2009

Designing Networks for Innovation

Paul L. Laskowski. Designing Networks for Innovation. Ph.D. dissertation. Advisor: John Chuang. University of California, Berkeley. 2009.

Abstract

The last decades have seen tremendous growth and transformation in the Internet's commercial landscape. Underneath this success, however, the underlying network architecture has shown a marked resistance to change; it is now described as stagnant and ossified. Numerous design proposals have been developed by researchers, implemented in code, and written right into the routers and end-systems of the network, only to languish as network operators fail to activate them on a large scale. This has spawned a deep pessimism in the network research community, which has adapted over time by favoring increasingly incremental research.

Resolving this resistance to evolution will require an array of reforms spanning the technical infrastructure, the system of contracts between providers, and the governing legal regime. These high-level dimensions are closely interconnected, and changes along one axis may yield adverse results unless paired with specific changes in other dimensions. A comprehensive, top-down approach can highlight interdependencies among design choices, building a high-level conceptual map of the network design space, and identifying beneficial responses.

An emerging technique in economics describes technological progress with an ideas model of innovation, and may form a sound basis for an investigation of network evolution. This literature features an explicit separation between a process of idea generation, and decisions by firms as to whether to invest in those ideas. This is well-suited to describing the Internet's resistance to evolution, since the creation of new ideas appears as vibrant as ever; it is only in the investment decisions of ISPs that innovation stumbles. Explaining this disconnect requires a new array of modeling techniques, particularly emphasizing network topology as a critical input, along with route selection and contracting.

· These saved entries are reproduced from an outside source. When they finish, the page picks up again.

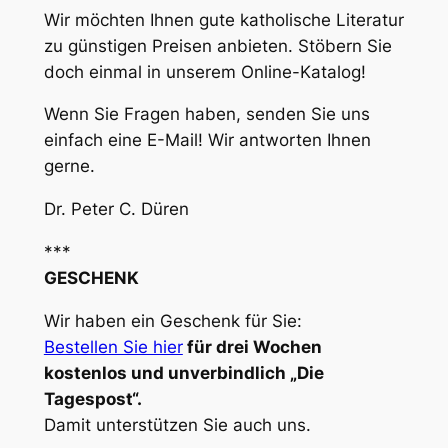
Wir möchten Ihnen gute katholische Literatur
zu günstigen Preisen anbieten. Stöbern Sie
doch einmal in unserem Online-Katalog!
Wenn Sie Fragen haben, senden Sie uns
einfach eine E-Mail! Wir antworten Ihnen
gerne.
Dr. Peter C. Düren
***
GESCHENK
Wir haben ein Geschenk für Sie:
Bestellen Sie hier
für drei Wochen
kostenlos und unverbindlich „Die
Tagespost“.
Damit unterstützen Sie auch uns.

Developing such models, this dissertation characterizes four separate obstacles to network evolution: poor accountability, market concentration in access networks, traffic discrimination and other anticompetitive behaviors, and the end-to-end nature of many technologies. Attempts by researchers to enhance network competition can be divided into four high-level strategies: increased accountability, user empowerment, contract system revision, and virtualized testbeds. This work serves as an appraisal of these strategies and identifies specific uses--and combinations--that may enhance evolution.